Keyword search on "Apidog": report each line of the records that contains it.

--

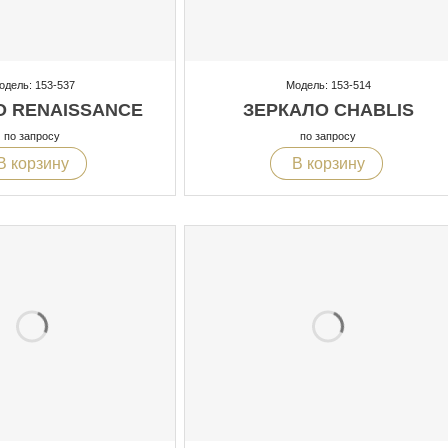
одель: 153-537
Модель: 153-514
О RENAISSANCE
ЗЕРКАЛО CHABLIS
по запросу
по запросу
В корзину
В корзину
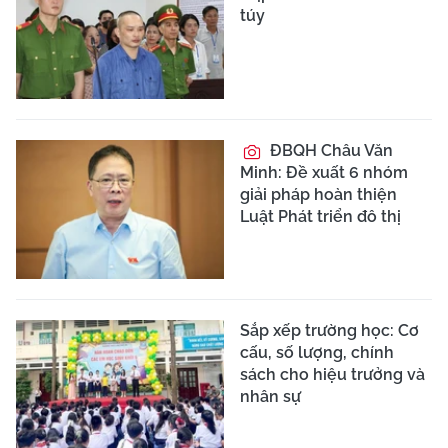
túy
ĐBQH Châu Văn
Minh: Đề xuất 6 nhóm
giải pháp hoàn thiện
Luật Phát triển đô thị
Sắp xếp trường học: Cơ
cấu, số lượng, chính
sách cho hiệu trưởng và
nhân sự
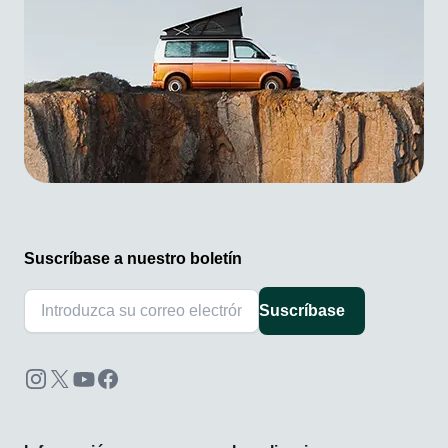
Suscríbase a nuestro boletín
Suscríbase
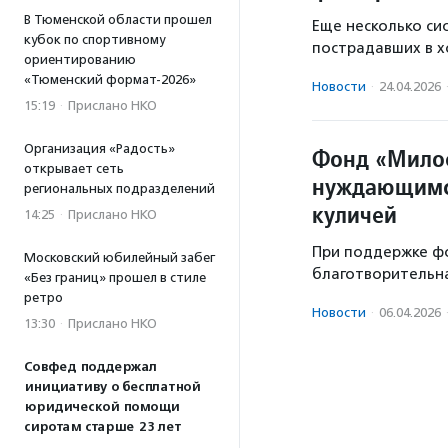
В Тюменской области прошел
Еще несколько си
кубок по спортивному
пострадавших в х
ориентированию
«Тюменский формат-2026»
Новости
·
24.04.2026
15:19
·
Прислано НКО
Организация «Радость»
Фонд «Милос
открывает сеть
нуждающимся
региональных подразделений
куличей
14:25
·
Прислано НКО
При поддержке ф
Московский юбилейный забег
благотворительна
«Без границ» прошел в стиле
ретро
Новости
·
06.04.2026
13:30
·
Прислано НКО
Совфед поддержал
инициативу о бесплатной
юридической помощи
сиротам старше 23 лет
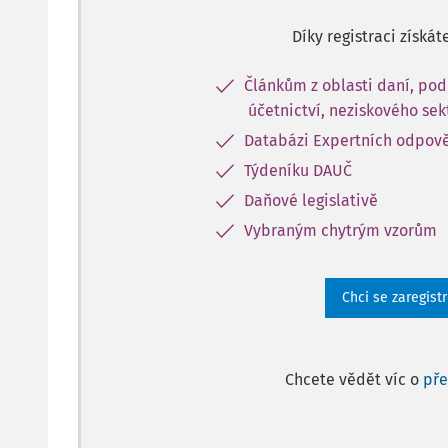
Díky registraci získát
Článkům z oblasti daní, pod
účetnictví, neziskového sek
Databázi Expertních odpov
Týdeníku DAUČ
Daňové legislativě
Vybraným chytrým vzorům
Chci se zaregist
Chcete vědět víc o
př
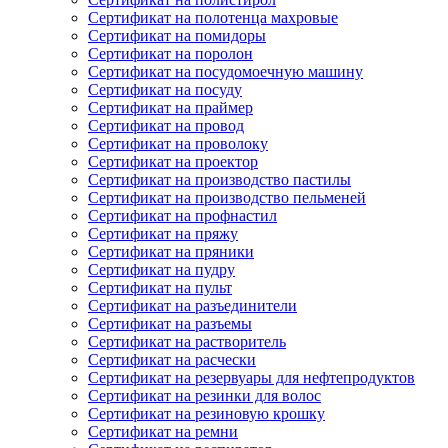
Сертификат на полотенца махровые
Сертификат на помидоры
Сертификат на поролон
Сертификат на посудомоечную машину
Сертификат на посуду
Сертификат на праймер
Сертификат на провод
Сертификат на проволоку
Сертификат на проектор
Сертификат на производство пастилы
Сертификат на производство пельменей
Сертификат на профнастил
Сертификат на пряжу
Сертификат на пряники
Сертификат на пудру
Сертификат на пульт
Сертификат на разъединители
Сертификат на разъемы
Сертификат на растворитель
Сертификат на расчески
Сертификат на резервуары для нефтепродуктов
Сертификат на резинки для волос
Сертификат на резиновую крошку
Сертификат на ремни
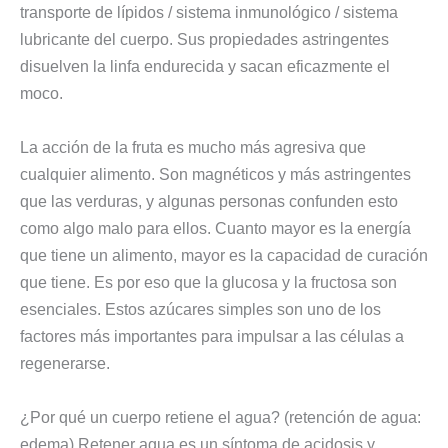
transporte de lípidos / sistema inmunológico / sistema
lubricante del cuerpo. Sus propiedades astringentes
disuelven la linfa endurecida y sacan eficazmente el
moco.
La acción de la fruta es mucho más agresiva que
cualquier alimento. Son magnéticos y más astringentes
que las verduras, y algunas personas confunden esto
como algo malo para ellos. Cuanto mayor es la energía
que tiene un alimento, mayor es la capacidad de curación
que tiene. Es por eso que la glucosa y la fructosa son
esenciales. Estos azúcares simples son uno de los
factores más importantes para impulsar a las células a
regenerarse.
¿Por qué un cuerpo retiene el agua? (retención de agua:
edema) Retener agua es un síntoma de acidosis y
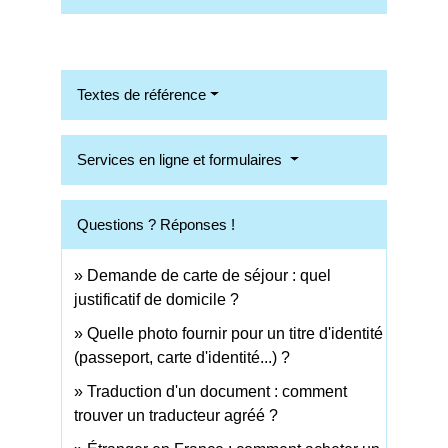
Textes de référence
Services en ligne et formulaires
Questions ? Réponses !
Demande de carte de séjour : quel
justificatif de domicile ?
Quelle photo fournir pour un titre d'identité
(passeport, carte d'identité...) ?
Traduction d'un document : comment
trouver un traducteur agréé ?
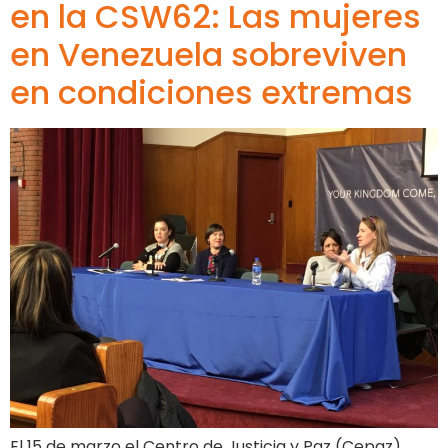
en la CSW62: Las mujeres
en Venezuela sobreviven
en condiciones extremas
El 15 de marzo el Centro de Justicia y Paz (Cepaz),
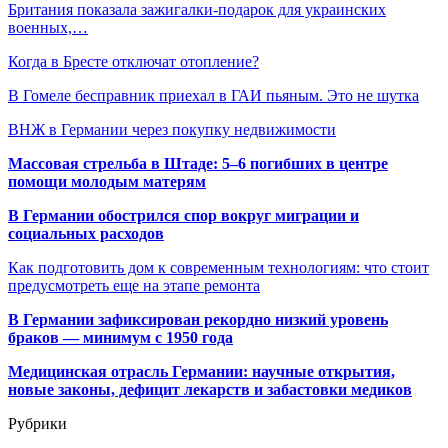
Британия показала зажигалки-подарок для украинских
военных,…
Когда в Бресте отключат отопление?
В Гомеле бесправник приехал в ГАИ пьяным. Это не шутка
ВНЖ в Германии через покупку недвижимости
Массовая стрельба в Штаде: 5–6 погибших в центре
помощи молодым матерям
В Германии обострился спор вокруг миграции и
социальных расходов
Как подготовить дом к современным технологиям: что стоит
предусмотреть еще на этапе ремонта
В Германии зафиксирован рекордно низкий уровень
браков — минимум с 1950 года
Медицинская отрасль Германии: научные открытия,
новые законы, дефицит лекарств и забастовки медиков
Рубрики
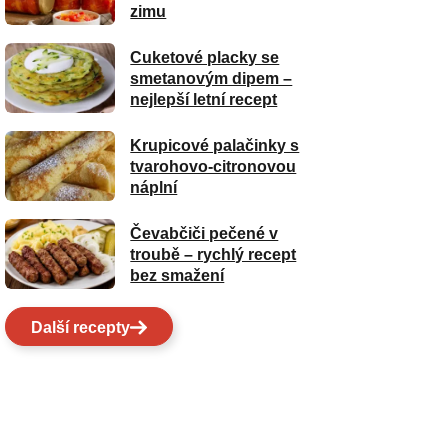
zimu
Cuketové placky se
smetanovým dipem –
nejlepší letní recept
Krupicové palačinky s
tvarohovo-citronovou
náplní
Čevabčiči pečené v
troubě – rychlý recept
bez smažení
Další recepty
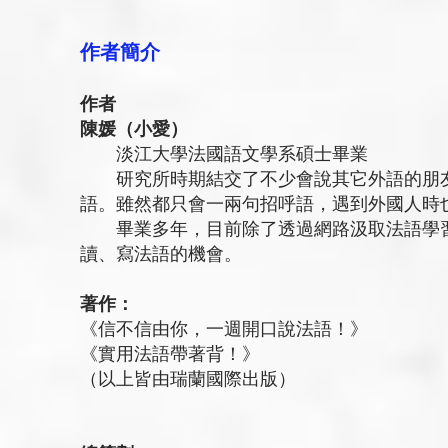
作者簡介
作者
陳媛（小愛）
淡江大學法國語文學系碩士畢業
研究所時期結交了不少會說其它外語的朋友
語。雖然都只會一兩句招呼語，遇到外國人時
畢業多年，目前除了透過網路汲取法語學習
讀、寫法語的機會。
著作：
《信不信由你，一週開口說法語！》
《實用法語帶著背！》
（以上皆由瑞蘭國際出版）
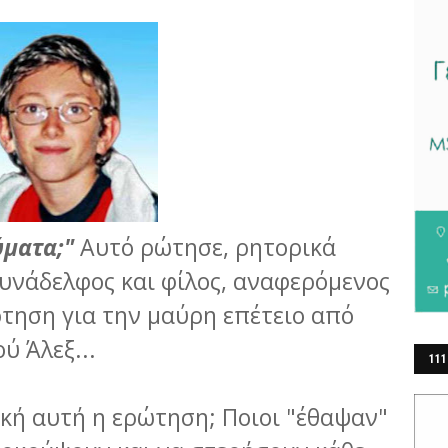
ύματα;"
Αυτό ρώτησε, ρητορικά
υνάδελφος και φίλος, αναφερόμενος
τηση για την μαύρη επέτειο από
ύ Άλεξ...
111
ΕΡ
ική αυτή η ερώτηση; Ποιοι "έθαψαν"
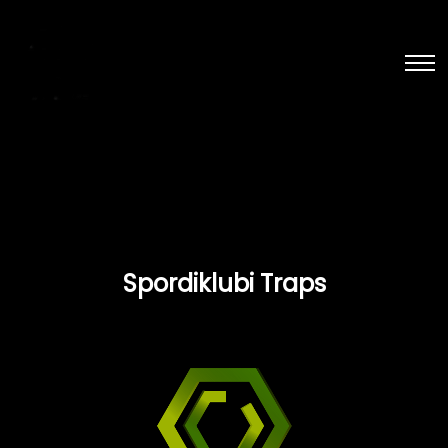
Spordiklubi Traps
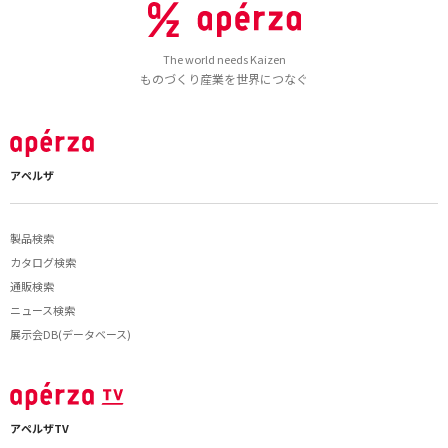
The world needs Kaizen
ものづくり産業を世界につなぐ
アペルザ
製品検索
カタログ検索
通販検索
ニュース検索
展示会DB(データベース)
アペルザTV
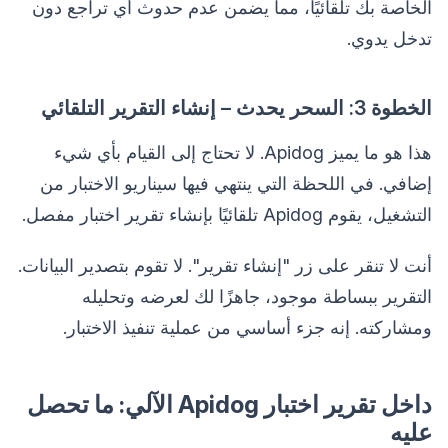
الخاصة بك تلقائيًا، مما يضمن عدم حدوث أي تراجع دون
تدخل يدوي.
الخطوة 3: السحر يحدث – إنشاء التقرير التلقائي
هذا هو ما يميز Apidog. لا تحتاج إلى القيام بأي شيء
إضافي. في اللحظة التي ينتهي فيها سيناريو الاختبار من
التشغيل، يقوم Apidog تلقائيًا بإنشاء تقرير اختبار مفصل.
أنت لا تنقر على زر "إنشاء تقرير". لا تقوم بتصدير البيانات.
التقرير ببساطة موجود، جاهزًا لك لعرضه وتحليله
ومشاركته. إنه جزء أساسي من عملية تنفيذ الاختبار.
داخل تقرير اختبار Apidog الآلي: ما تحصل
عليه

--

WRITTEN REPLY:
هذا هو ما يميز Apidog. لا تحتاج إلى القيام بأي شيء
التشغيل، يقوم Apidog تلقائيًا بإنشاء تقرير اختبار مفصل.
داخل تقرير اختبار Apidog الآلي: ما تحصل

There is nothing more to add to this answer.